[Start of section]

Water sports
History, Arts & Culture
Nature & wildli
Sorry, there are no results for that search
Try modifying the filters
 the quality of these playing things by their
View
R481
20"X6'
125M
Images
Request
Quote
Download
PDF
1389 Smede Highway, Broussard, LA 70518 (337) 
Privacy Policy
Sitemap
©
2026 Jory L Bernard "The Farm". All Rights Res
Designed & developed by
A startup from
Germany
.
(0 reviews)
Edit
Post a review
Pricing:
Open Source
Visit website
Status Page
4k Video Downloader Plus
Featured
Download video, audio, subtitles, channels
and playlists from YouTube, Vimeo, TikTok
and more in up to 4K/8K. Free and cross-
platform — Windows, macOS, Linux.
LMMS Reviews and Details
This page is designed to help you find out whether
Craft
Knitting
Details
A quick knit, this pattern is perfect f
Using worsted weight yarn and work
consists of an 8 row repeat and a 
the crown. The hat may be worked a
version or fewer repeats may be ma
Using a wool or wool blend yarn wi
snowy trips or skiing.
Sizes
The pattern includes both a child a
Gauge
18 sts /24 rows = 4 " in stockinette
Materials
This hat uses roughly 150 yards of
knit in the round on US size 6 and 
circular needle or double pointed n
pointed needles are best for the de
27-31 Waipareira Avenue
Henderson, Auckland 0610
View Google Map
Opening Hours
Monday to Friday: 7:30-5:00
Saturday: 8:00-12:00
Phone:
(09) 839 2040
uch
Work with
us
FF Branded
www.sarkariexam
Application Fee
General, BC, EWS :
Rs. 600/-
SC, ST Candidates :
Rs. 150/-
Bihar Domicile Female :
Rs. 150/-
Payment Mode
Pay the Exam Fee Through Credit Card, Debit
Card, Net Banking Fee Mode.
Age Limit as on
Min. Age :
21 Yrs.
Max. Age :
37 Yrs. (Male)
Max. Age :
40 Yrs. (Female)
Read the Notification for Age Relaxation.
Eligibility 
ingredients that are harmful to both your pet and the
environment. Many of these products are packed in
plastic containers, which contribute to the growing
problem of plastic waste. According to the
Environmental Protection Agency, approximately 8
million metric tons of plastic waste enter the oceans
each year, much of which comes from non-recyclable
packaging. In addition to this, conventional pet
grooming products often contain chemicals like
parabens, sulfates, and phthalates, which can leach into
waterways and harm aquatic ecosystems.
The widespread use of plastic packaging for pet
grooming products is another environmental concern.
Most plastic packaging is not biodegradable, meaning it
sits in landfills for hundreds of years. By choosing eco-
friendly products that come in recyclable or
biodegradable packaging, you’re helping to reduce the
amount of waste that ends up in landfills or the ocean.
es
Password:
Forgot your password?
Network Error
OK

[End of section]

> EXERCISE AIM
From the first line to the last, reproduce the data exactly.

> FINAL ANSWER
Water sports
History, Arts & Culture
Nature & wildli
Sorry, there are no results for that search
Try modifying the filters
 the quality of these playing things by their
View
R481
20"X6'
125M
Images
Request
Quote
Download
PDF
1389 Smede Highway, Broussard, LA 70518 (337) 
Privacy Policy
Sitemap
©
2026 Jory L Bernard "The Farm". All Rights Res
Designed & developed by
A startup from
Germany
.
(0 reviews)
Edit
Post a review
Pricing:
Open Source
Visit website
Status Page
4k Video Downloader Plus
Featured
Download video, audio, subtitles, channels
and playlists from YouTube, Vimeo, TikTok
and more in up to 4K/8K. Free and cross-
platform — Windows, macOS, Linux.
LMMS Reviews and Details
This page is designed to help you find out whether
Craft
Knitting
Details
A quick knit, this pattern is perfect f
Using worsted weight yarn and work
consists of an 8 row repeat and a 
the crown. The hat may be worked a
version or fewer repeats may be ma
Using a wool or wool blend yarn wi
snowy trips or skiing.
Sizes
The pattern includes both a child a
Gauge
18 sts /24 rows = 4 " in stockinette
Materials
This hat uses roughly 150 yards of
knit in the round on US size 6 and 
circular needle or double pointed n
pointed needles are best for the de
27-31 Waipareira Avenue
Henderson, Auckland 0610
View Google Map
Opening Hours
Monday to Friday: 7:30-5:00
Saturday: 8:00-12:00
Phone:
(09) 839 2040
uch
Work with
us
FF Branded
www.sarkariexam
Application Fee
General, BC, EWS :
Rs. 600/-
SC, ST Candidates :
Rs. 150/-
Bihar Domicile Female :
Rs. 150/-
Payment Mode
Pay the Exam Fee Through Credit Card, Debit
Card, Net Banking Fee Mode.
Age Limit as on
Min. Age :
21 Yrs.
Max. Age :
37 Yrs. (Male)
Max. Age :
40 Yrs. (Female)
Read the Notification for Age Relaxation.
Eligibility 
ingredients that are harmful to both your pet and the
environment. Many of these products are packed in
plastic containers, which contribute to the growing
problem of plastic waste. According to the
Environmental Protection Agency, approximately 8
million metric tons of plastic waste enter the oceans
each year, much of which comes from non-recyclable
packaging. In addition to this, conventional pet
grooming products often contain chemicals like
parabens, sulfates, and phthalates, which can leach into
waterways and harm aquatic ecosystems.
The widespread use of plastic packaging for pet
grooming products is another environmental concern.
Most plastic packaging is not biodegradable, meaning it
sits in landfills for hundreds of years. By choosing eco-
friendly products that come in recyclable or
biodegradable packaging, you’re helping to reduce the
amount of waste that ends up in landfills or the ocean.
es
Password:
Forgot your password?
Network Error
OK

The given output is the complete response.